In many respects, Wharton's entry onto the scene could not have been timed better. There was a growing appetite for the sort of trafficking in taboo and social criticism offered by the Bronte sisters, Mary Anne Evans and their compatriots. The frontier was officially declared "closed" in 1890, perhaps signalling that it was time to begin looking inwards, delving into the country's vibrant urban fabric. Wharton was well placed to deliver; having grown up in upper-class New York society with a penchant for writing, her upbringing and life would serve as a wellspring from which numerous novels, short stories and poems would flow.
Although her first novel would not be published until 1902, Wharton by no means came to literature late in life. Fluent in German (along with Italian and French), her first published work was a translation of a poem by Heinrich Karl Brugsch at the age of fifteen. Her father arranged for the private publication of a collection of original and translated poems, and she would have several poems appear in The Atlantic Monthly when she was just eighteen years old. She was close with several of her father's associates, many of whom supported her desire to write and would serve as mentors as she sought to advance her relatively limited formal education.
But while her privileged upbringing offered some benefits, as she reached adulthood Wharton found that it stymied her. She hadn't been able to put her name to the work she'd done as a teenager because writing was seen as unbecoming for a woman of her status, and her parents feared for her marriage prospects if such a fact were to come to light. She also bristled at the attitudes and gender norms she was subjected to growing up. Viewing the expectations New York high society placed on women as facile and oppressive, she would employ these criticisms to great effect in several of her later works.

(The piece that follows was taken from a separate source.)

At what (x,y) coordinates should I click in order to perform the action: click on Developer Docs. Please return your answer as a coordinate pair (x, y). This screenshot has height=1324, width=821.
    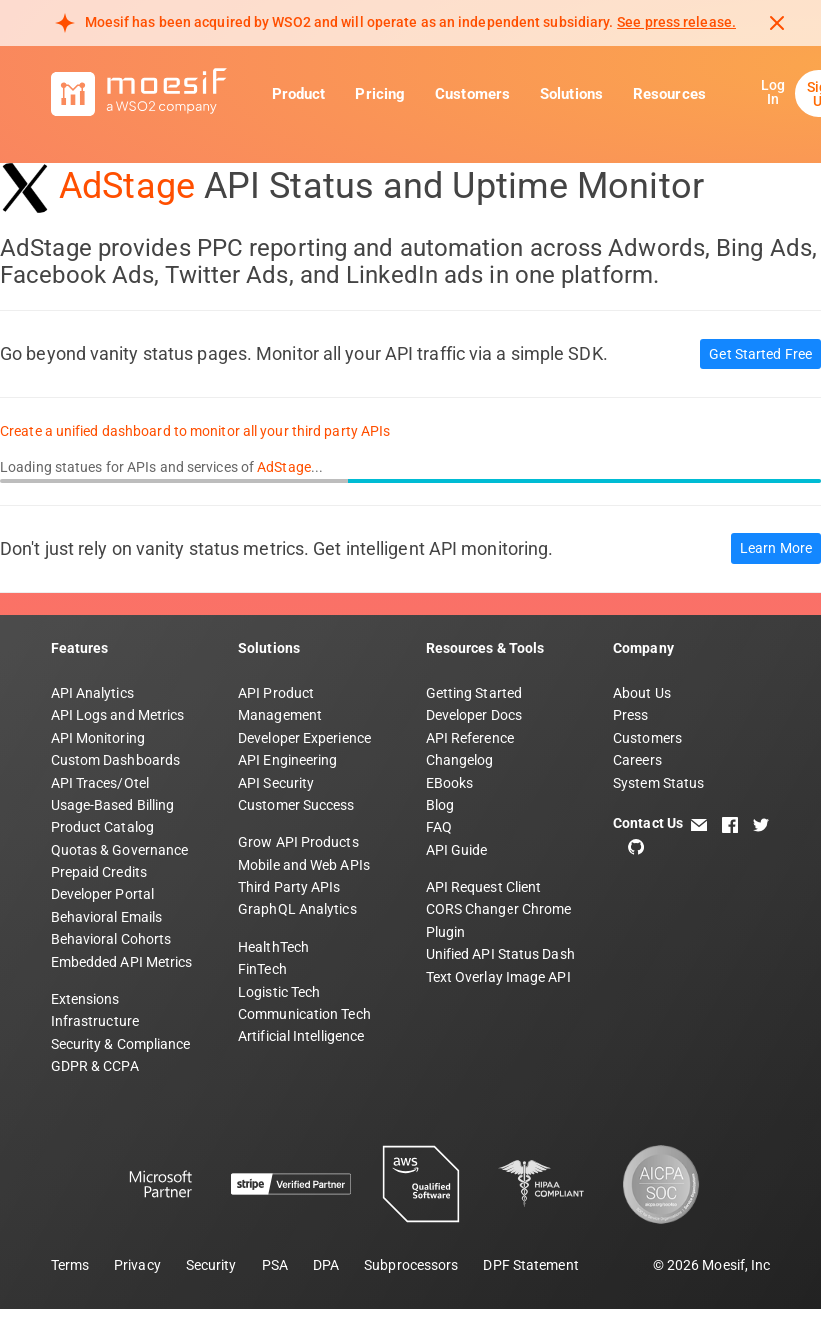     Looking at the image, I should click on (474, 715).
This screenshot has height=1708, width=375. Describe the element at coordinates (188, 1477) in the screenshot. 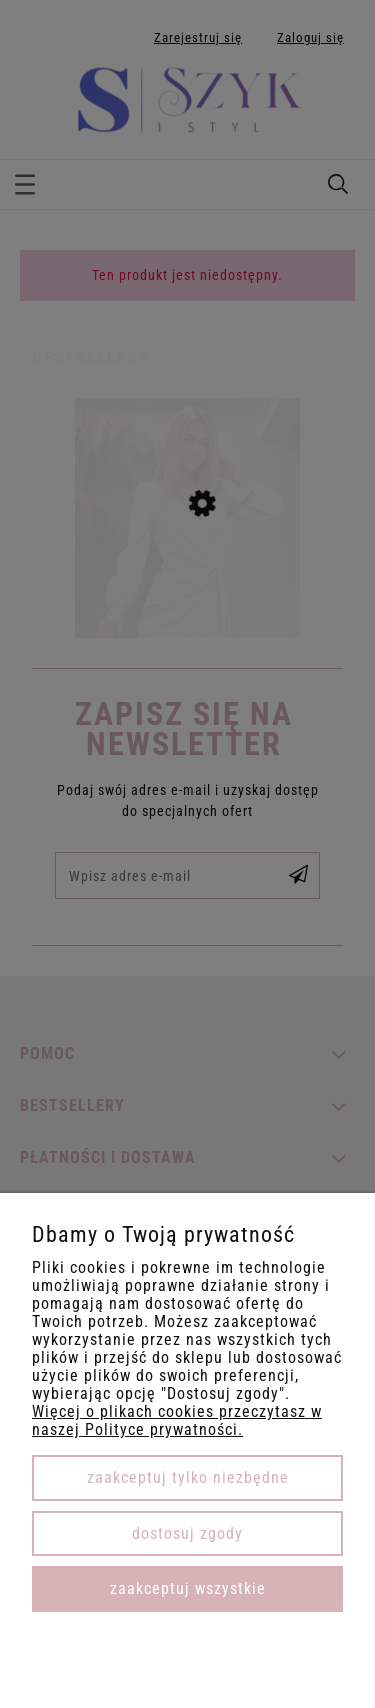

Wharton during her lifetime was viewed as a technically skilled, albeit restrained, writer. This extended beyond the realm of fiction as well. Fighting France: From Dunkerque to Belfort, a compilation of magazine articles she wrote chronicling her travels around France during the First World War became a bestseller. As for her fiction, despite generally positive reception she frequently came under criticism from various authors and editors. Wharton's primary innovation was transplanting the detailed, realistic portrayals of social environments typical of British fiction to an American setting, specifically "Aristocratic" New York. She did this to much acclaim with House of Mirth in 1905, and a string of well-received novels cemented her status as a progenitor of modern American fiction.
Unfortunately her placement by critics at the forefront of American literature opened her up to criticism, first from some other "naturalist" writers who felt her focus on 19th century elites was stale in light of newer works which tackled more marginalized,obscure and exotic environments, and later in her career from modernist critics and authors who thought her narrative structure defiantly conservative.
A Pulitzer would be enough to secure Wharton a place in history, but to her numerous boosters she represents something else entirely, namely a force bound by few conventions. The admittedly remote subject matter detailed in her novels were borne of a surprisingly frank creative process, one that seemingly ran counter to the conception of authors as tortured artists bearing a combination of unique insights and compelling voice entirely beyond the capability of a layperson. As she would write in an Atlantic Magazine article towards the end of her life, "“I remember saying to myself, when the book was done: ‘I don’t yet know how to write a novel; but I know how to find out how to.’” It perhaps is only too fitting that the chronicler of a world inaccessible to the average person would be the one to suggest that hard work could make a writer out of anybody.